LoyalHire With Rapha

Clinical Research Associate

Remotefull-time$80K - $100K

Benefits

Competitive payDesk setupUnlimited PTO401K matchGym StipendLearning StipendPaid Parental LeaveMacBook Pro + AccessoriesPaw-ternity leave$150/mnth Wellness budgetFull Healthcare CoverageAnnual company reTREAT ;)

About company

Loyal is pioneering the development of drugs that help dogs live longer and stay healthier as they age. We’ve already achieved historic milestones on our path to gaining FDA approval for the first lifespan extension drug for any species. Our mission is longer, healthier lives for all, and our ultimate aim is to translate our work with dogs into the first-ever aging drugs for humans, too.


The company was founded in early 2020 and we’ve raised more than $50M from top investors including Khosla, First Round Capital, Collaborative Fund, Longevity Fund, Quiet Capital, and BoxGroup.

About the role

Loyal is ~12 months away from our projected launch of our first product to market. We are seeking an experienced Clinical Research Associate to join the Veterinary Operations team that achieves its mission through developing veterinary partnerships, engaging with the veterinary community through education, ensuring excellence in the science behind our products, executing clinical trials and studies. Your work will drive us closer to our objectives of bringing the drugs to the market.


You will be reporting directly to the Director of Clinical Operations.


Your daily work will include

  • Be the face of the company with the clinic and building trusting relationships and positive experiences for study vets, vet techs, site staff and pet owners in accordance with the Loyal Service Level Expectations (SLEs).
  • Serve as the primary point of contact for assigned study sites.
  • Perform clinical monitoring activities (site qualification, initiation, interim monitoring visits and closeouts) and provide overall site management ensuring compliance with Good Clinical Practices (GCP) and applicable regulations.
  • Develop and maintain necessary documentation (e.g., Standard Operating Procedures (SOPs) and Work Instructions (WINs)) and tracking including but not limited to communication records, visit reports, study tools and forms, and performance and reference tracking.
  • Provide training and support to site investigators and staff.
  • Provide exceptional support with site and subject recruitment strategies in alignment with regulatory guidance.
  • Ensure compliance with FDA CVM, VICH-GCP, and study protocols.
  • Review and reconcile site and Investigator binders and the Trial Master File.
  • Develop a study site database for recruitment purposes.
  • Partner with the Clinical Operations Team to facilitate investigational product supply and management at the study and site level.
  • Assist in creating and maintaining metric reports and participating in cross-functional collaboration as needed.
  • Facilitate vendor support for site study services and supplies. 
  • Contribute to the development of clinical trial processes.
  • Appropriate and accurate use of eDC and other auditable trial documentation systems. Inclusive of timely submission of enhancement requests or bug fixes to facilitate continuous improvement.
  • Perform User Acceptance Tests of eDC systems 
  • Identify and participate in the selection of study sites and laboratories for clinical studies.
  • Work in collaboration with data management, statisticians, regulatory affairs and quality assurance.
  • Assist in preparing study files for regulatory agency submission.
  • Attend and represent the company at conference events. (e.g., In the Loyal booth).


Work experience and education requirements

  • Bachelor’s degree or equivalent experience required, preferably in animal science, biology, veterinary, or related life sciences.
  • Excellent communication, presentation, and interpersonal skills.
  • Exceptional organizational and follow-up skills, as well as attention to detail.


Preferred but not required:

  • Experience working with VICH GCP studies
  • Experience in clinical research and/or product development in animal health
  • Certifications such as CVT,LVT,RVT, or CVPM.
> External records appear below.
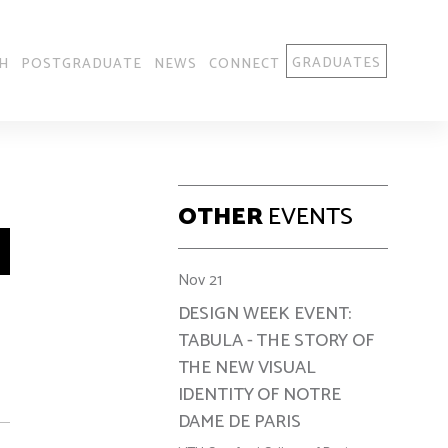
GRADUATES
H
POSTGRADUATE
NEWS
CONNECT
OTHER
EVENTS
Nov 21
DESIGN WEEK EVENT:
TABULA - THE STORY OF
THE NEW VISUAL
IDENTITY OF NOTRE
DAME DE PARIS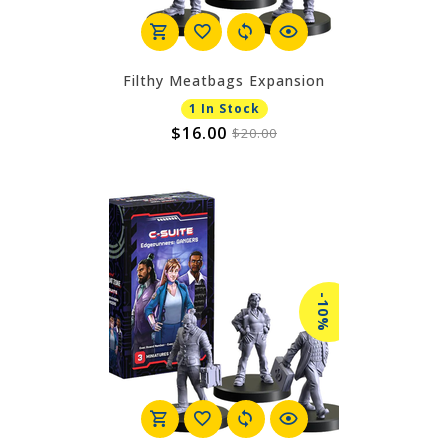
Filthy Meatbags Expansion
1 In Stock
$16.00
$20.00
-10%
Reasons you might not like this role

  • Fast-paced, rapidly scaling startup environment.
  • We are still relatively new, therefore many systems are either not in place or being iterated on. 
  • We may be comfortable with more ambiguity and uncertainty than you are used to, as we like to test hypotheses early. You will have to be comfortable taking full responsibility for your area of expertise, with support and guidance from the rest of the team and company.
  • You will need to be comfortable adapting to change, and operating in a fast-paced, highly regulated environment.
  • Building and troubleshooting processes from scratch.
  • You will need to be creative in solving problems, especially those without precedent.
  • Building difficult things is…difficult. The process forward is not always linear.
  • We continually find ways to enhance hybrid remote working and communication.